Now I will say there is one extremist radio report from about seven minutes later of a few more shots, it is not clear if there is actually were shots then or they were saying somebody told them there were shots or if there was simply a delayed report of the shots. But the bulk of the shots appeared to have occurred in this very short window of time.

Then you move forward to 9:40. 9:40 in the morning, this is where you get the call at about 9:43, for the first emergency medical services. Two ambulances were called initially on police radio.

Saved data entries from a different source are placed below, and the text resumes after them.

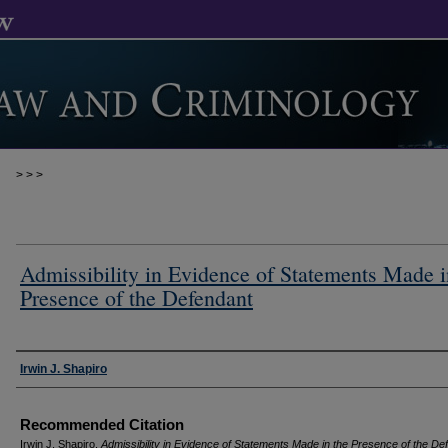
>
>
>
Admissibility in Evidence of Statements Made i
Presence of the Defendant
Authors
Irwin J. Shapiro
Recommended Citation
Irwin J. Shapiro,
Admissibility in Evidence of Statements Made in the Presence of the De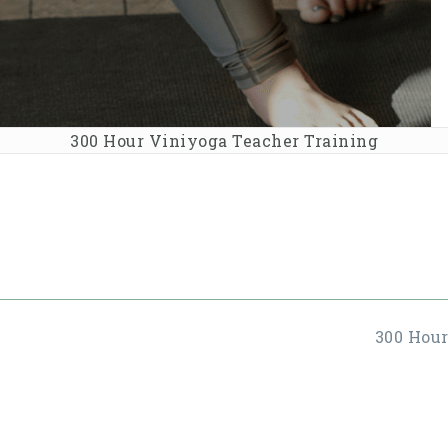
300 Hour Viniyoga Teacher Training
300 Hou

And a short while later, just a minute or two later, they said no, we have more victims. Then there was sort of an indefinite call for as many ambulances and EMS people as they could get to the school because they knew they had a huge, huge problem on their hands.

And then, he is the part that is amazing about it, this is very true to what we suspected yesterday. We can pieced together yesterday. But now, we have more details, 9:40, we just put plus, plus, plus here, because it has been a little loose within the time. But we can say now with some certainty that by 9:53, the reports were that this was basically over with. There was an awful lot more to do. But the simple truth, by 9:53, the report was that they said they had a suspect down. Officers said they had cleared the building. It is not entirely clear to us at this point, meaning they cleared the building of possible shooters or they had cleared the building of all of the students in this picture, by the way, this is from the Newtown bee.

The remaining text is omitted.